Backpressure (M2 / A2):
- New `InFlightGuard` with per-request ticket, queue + rejection
accounting, `BackpressureRejected` raises 429 + `Retry-After` once
`GATEWAY_QUEUE_TIMEOUT_SEC` elapses.
- Streaming ticket ownership transfers to the generator so CancelledError
from client disconnect still releases the slot.
- `/internal/stats.concurrency` and `/metrics` expose in_flight/queued/
accepted_total/rejected_total/max_in_flight.
Multi-instance pool (M2 / A1 + B3):
- New `LingmaPool` with N processes, each with its own workDir, socket
port (dynamic when N>1), and `AutoLoginManager`.
- Account parser supports CSV (`u1:p1,u2:p2`) and JSON formats via
`LINGMA_ACCOUNTS`; falls back to `LINGMA_USERNAME/LINGMA_PASSWORD` for
backwards compatibility (N=1 keeps legacy paths/ports).
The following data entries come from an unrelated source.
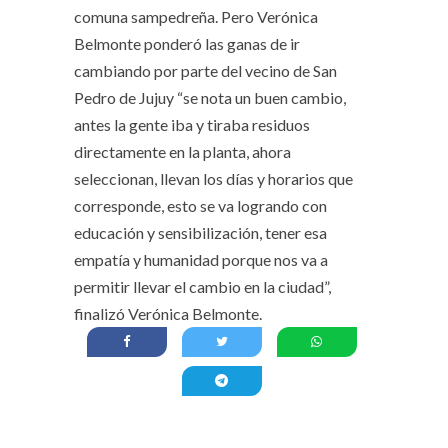
comuna sampedreña. Pero Verónica
Belmonte ponderó las ganas de ir
cambiando por parte del vecino de San
Pedro de Jujuy “se nota un buen cambio,
antes la gente iba y tiraba residuos
directamente en la planta, ahora
seleccionan, llevan los días y horarios que
corresponde, esto se va logrando con
educación y sensibilización, tener esa
empatía y humanidad porque nos va a
permitir llevar el cambio en la ciudad”,
finalizó Verónica Belmonte.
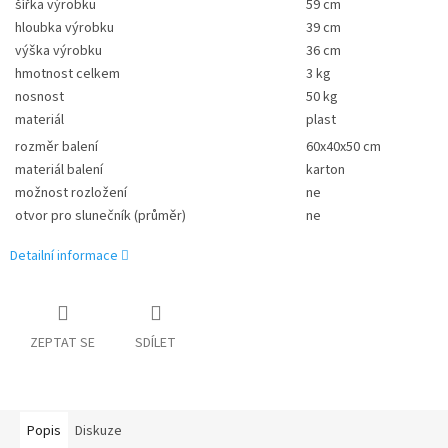
šířka výrobku
59 cm
hloubka výrobku
39 cm
výška výrobku
36 cm
hmotnost celkem
3 kg
nosnost
50 kg
materiál
plast
rozměr balení
60x40x50 cm
materiál balení
karton
možnost rozložení
ne
otvor pro slunečník (průměr)
ne
Detailní informace
ZEPTAT SE
SDÍLET
Popis
Diskuze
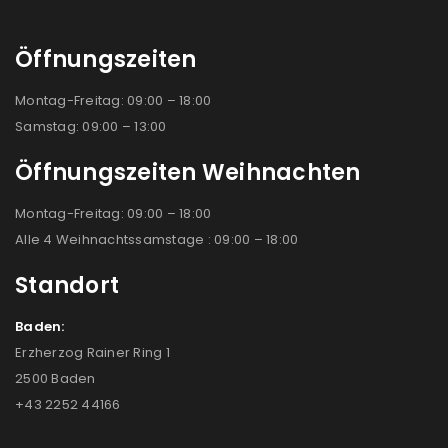
Öffnungszeiten
Montag-Freitag: 09:00 – 18:00
Samstag: 09:00 – 13:00
Öffnungszeiten Weihnachten
Montag-Freitag: 09:00 – 18:00
Alle 4 Weihnachtssamstage : 09:00 – 18:00
Standort
Baden:
Erzherzog Rainer Ring 1
2500 Baden
+43 2252 44166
- Routing: sticky affinity by `user` / system-prompt hash, then
least-in-flight, finally round-robin fallback for unhealthy pool.
- `/healthz` reports per-instance state and ready count.
- `/internal/stats.pool` and `/metrics` expose per-instance
`gateway_pool_instance_in_flight{name}` / `gateway_pool_instance_ready{name}`.
- `/internal/auto-login/start?instance=inst-N` targets a specific instance;
`/internal/auto-login/status` lists all instances.
Compat notes:
- `.env.example` adds `METRICS_TOKEN`, `LOG_LEVEL`, `GATEWAY_MAX_IN_FLIGHT`,
`GATEWAY_QUEUE_TIMEOUT_SEC`, `LINGMA_ACCOUNTS`, `LINGMA_INSTANCE_COUNT`.
- `.gitignore` cleaned up data/ duplication.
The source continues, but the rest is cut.